Speaking of population, the World Bank document also approximated around “40,000 new families being added annually” and correctly predicted the population boom the archipelago would experience at the turn of the century, foreseeing that the population would hit 77 million by the year 2000. 

Indeed, the populace numbered at nearly a full million higher than this at 77.99 million people according to a census conducted that same year. "The Philippines will continue to feel the impact of population growth and urbanization in the next two or three decades," World Bank warned.

The current population of the Philippines is 108,558,991 as of October 20, based on a Worldometers elaboration of United Nations data. According to Worldometers, the count is good for 1.4% of the total world population. 

Band-aid solutions and institutional memory

Aimed at fast-tracking infrastructure development and ushering in a “golden age of infrastructure,” Duterte’s Build, Build, Build scheme was one of the central pillars of his campaign into office. 

During his interview, Palafox admitted that some of the same recommendations from the World Bank-funded project only began to take shape under the Duterte administration, particularly the Circumferential Road 6 and the Metro Manila Subway. 
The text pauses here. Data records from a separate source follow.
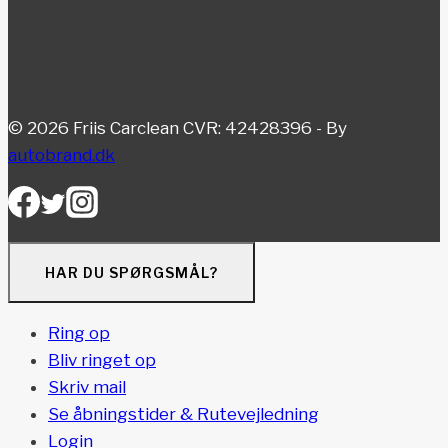
© 2026 Friis Carclean CVR: 42428396 - By
autobrand.dk
HAR DU SPØRGSMÅL?
Ring op
Bliv ringet op
Skriv mail
Se åbningstider & Rutevejledning
Login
However, he was careful to warn that some of these were only band-aid solutions and would not cause long-term change. "I think all of these recommendations will alleviate the situation but it will not solve the problem [because] traffic management is not enough," Palafox asserted of the proposed solutions to congestion. 

"How do you manage lack of roads [and] lack of transport? We start with urban planning and land use, because land use is the demand side of traffic."

Even this was loosely acknowledged by the World Bank. In a section on the relocation of squatters, they wrote, “the Government's main response to the problems of slum and squatter areas has been a series of ad hoc projects [which] have not been successful.”

Plans and plans 

Before the Duterte administration’s "Build, Build, Build" program, there also existed JICA’s Roadmap for Transport Infrastructure Development for Metro Manila and Its Surrounding Areas, dubbed the Metro Manila Dream Plan which looked to provide solutions for traffic congestion, land use, and environmental risks. It was adopted by the Benigno Aquino III-chaired NEDA until 2030.

However, only five of the short-term project’s plans were successfully completed, while many of them were repurposed as part of the package for Build, Build, Build, whose projects include ideas dating back to the administrations of Ramos, Arroyo and Aquino.

"I think too much politics, lack of continuity and institutional memory [caused the traffic problem] because [administrations] ignore previous planning initiatives and so on,” Palafox said.

“[It’s] short term and opportunistic, not long term and visionary."